Turning off a key protein eliminates lung tumors in mice, at least during treatment, according to new research published in the journal Genes & Development. Inhibition of Myc, a protein essential for lung tumors driven by a mutation in the KRas gene, resulted in regression of all tumors. Repeated treatments were found to be safe and effective.
High or aberrant Myc activity is associated with many different cancers, including cervical, breast, colon, lung, and stomach cancers. As a transcription factor, Myc is involved in cell proliferation, differentiation, and programmed cell death, or apoptosis. Researchers have been drawn to study Myc because it acts like a bottleneck in cancer pathways, integrating growth signals and relaying them to thousands of target genes. This unique position in cancer signaling makes Myc an attractive target for therapy.
The new study, led by Laura Soucek of the University of California San Francisco and the Vall d’Hebron Institute of Oncology in Barcelona, Spain, made use of a previously developed method to block Myc. The Myc-inhibiting mutant protein, called Omomyc, induced regression of lung tumors, but did not target normal tissue, according to earlier research by Soucek and colleagues. They wanted to extend their work to find out more about the Omomyc mechanism and whether it could help mice with lung tumors live longer.

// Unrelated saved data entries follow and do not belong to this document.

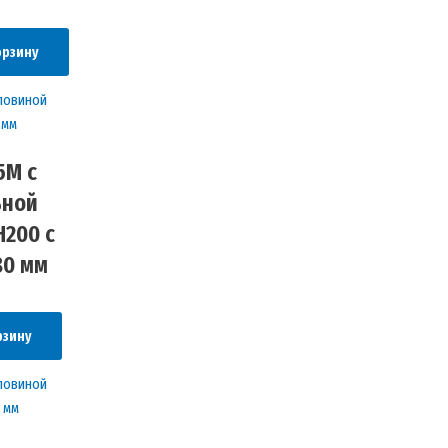
орзину
5М с
ьной
H200 с
80 мм
рзину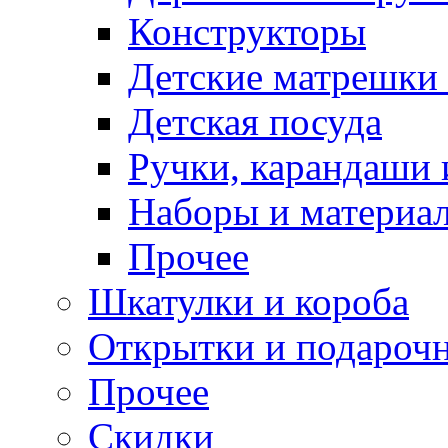
Конструкторы
Детские матрешки
Детская посуда
Ручки, карандаши
Наборы и материал
Прочее
Шкатулки и короба
Открытки и подарочн
Прочее
Скидки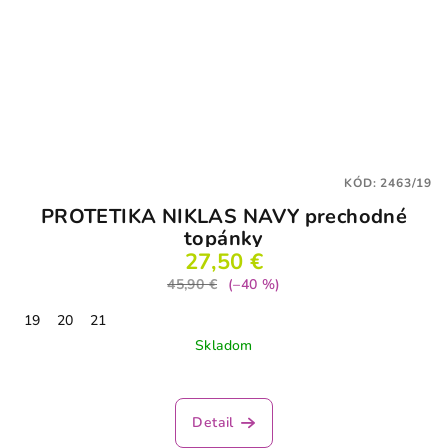
KÓD:
2463/19
PROTETIKA NIKLAS NAVY prechodné
topánky
27,50 €
45,90 €
(–40 %)
19
20
21
Skladom
Priemerné
hodnotenie
produktu
Detail
je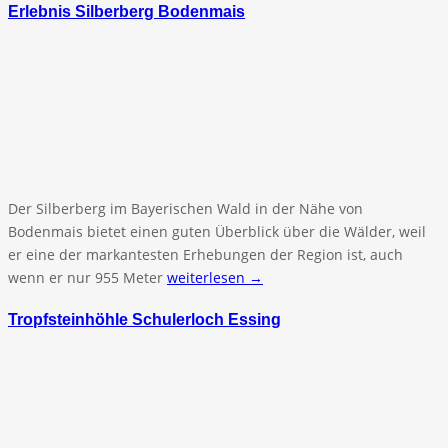
Erlebnis Silberberg Bodenmais
Der Silberberg im Bayerischen Wald in der Nähe von
Bodenmais bietet einen guten Überblick über die Wälder, weil
er eine der markantesten Erhebungen der Region ist, auch
wenn er nur 955 Meter
weiterlesen →
Tropfsteinhöhle Schulerloch Essing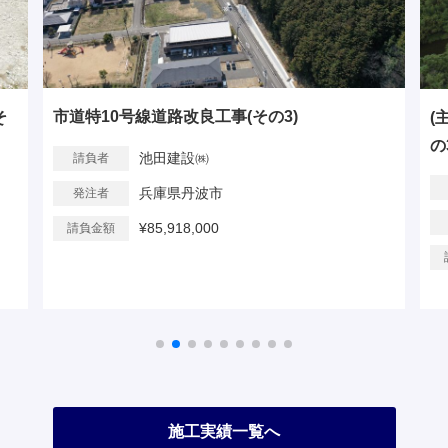
(主)小野藍本線 松沢バイパス道路改良工事(そ
市
の3)
池田建設㈱
請負者
兵庫県北播磨県民局
発注者
¥157,700,000
請負金額
施工実績一覧へ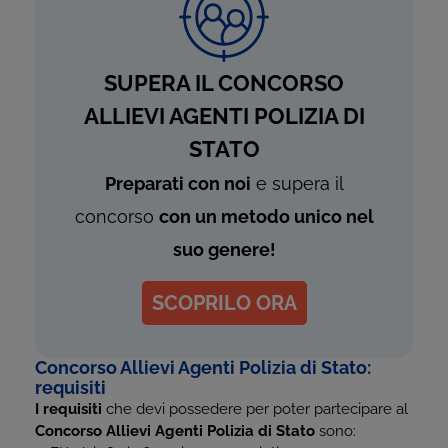
SUPERA IL CONCORSO
ALLIEVI AGENTI POLIZIA DI
STATO
Preparati con noi
e supera il
concorso
con un metodo unico nel
suo genere!
SCOPRILO ORA
Concorso Allievi Agenti Polizia di Stato:
requisiti
I requisiti
che devi possedere per poter partecipare al
Concorso Allievi Agenti Polizia di Stato
sono: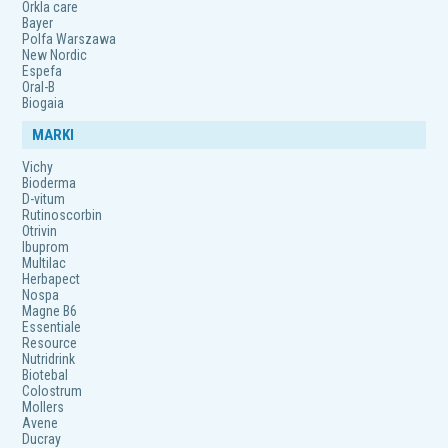
Orkla care
Bayer
Polfa Warszawa
New Nordic
Espefa
Oral-B
Biogaia
MARKI
Vichy
Bioderma
D-vitum
Rutinoscorbin
Otrivin
Ibuprom
Multilac
Herbapect
Nospa
Magne B6
Essentiale
Resource
Nutridrink
Biotebal
Colostrum
Mollers
Avene
Ducray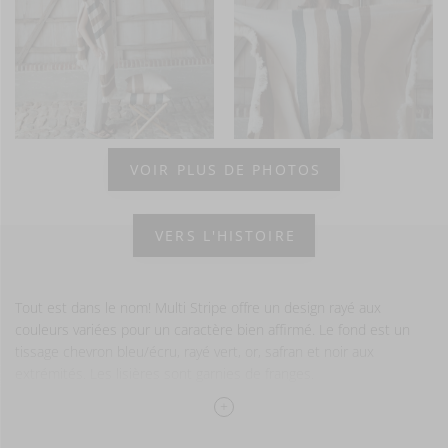
VOIR PLUS DE PHOTOS
VERS L'HISTOIRE
Tout est dans le nom! Multi Stripe offre un design rayé aux
couleurs variées pour un caractère bien affirmé. Le fond est un
tissage chevron bleu/écru, rayé vert, or, safran et noir aux
extrémités. Les lisières sont garnies de franges.
Disponible en fouta , serviette d’invité et petite fouta.
100% lin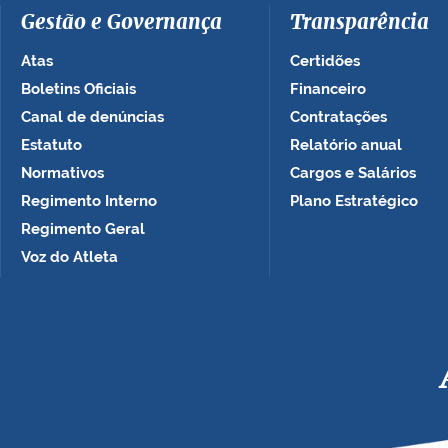
Gestão e Governança
Transparência
Atas
Certidões
Boletins Oficiais
Financeiro
Canal de denúncias
Contratações
Estatuto
Relatório anual
Normativos
Cargos e Salários
Regimento Interno
Plano Estratégico
Regimento Geral
Voz do Atleta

Lung tumors were completely eradicated when Omomyc expression was induced in the experimental mice via an antibiotic in their drinking water. When the Omomyc treatment was discontinued after 4 weeks, the tumors relapsed, but they were fewer in number and no new tumors appeared. Omomyc induction extended the overall survival of the mice.
Because cancer relapse is often associated with the development of resistance to therapy, the researchers also wanted to test whether the regrown tumors had acquired resistance to Omomyc. When the gene therapy was reinduced, all tumors—around 200 in each mouse—again regressed. After two rounds of treatment, only roughly 11% of tumors reappeared. Mice were maintained on a schedule of 4 weeks of Omomyc treatment followed by 4 weeks of rest for over a year. After eight cycles of this therapy only two tumors were found. The mice appeared healthy, maintained their weight, and showed minimal side effects during the on-and-off treatment.
“The most important finding was that there were no signs of resistance to treatment,” Soucek says. “One year of life in a mouse is equivalent to almost 40 human years. The fact that the results are maintained over time, that there is no tumor relapse and no resistance, suggests that Myc-targeted therapy may offer an unprecedented way forward.”
To confirm that acquired resistance did not, in fact, emerge, the researchers tested the effects of Myc inhibition while suppressing another protein, a cell cycle regulator called p53. “Without p53, a tumor can accumulate a large number of mutations,” Soucek says. “If there were any chance of a mutation appearing and managing to resist Myc inhibition, this would have happened in the absence of p53.”
Under these p53-suppressing conditions, Omomyc induction again cleared all tumors, but this process was somewhat slower. The researchers concluded that the tumor-killing effect of Myc inhibition is independent of p53, though p53 does facilitate the effect.
Because Myc is such an important regulator of many genes, its long-term inhibition could have serious side effects. Repeated short-term inhibition of Myc, however, does contain lung tumors and crucially eludes acquired resistance and maintains treatment efficacy over time in the preclinical mouse model.
Dr. Soucek says next steps include making Myc inhibition, “feasible from a pharmacological point of view, so that it can be administered, and done so safely. This will be the last step before designing clinical trials with Myc inhibitors.”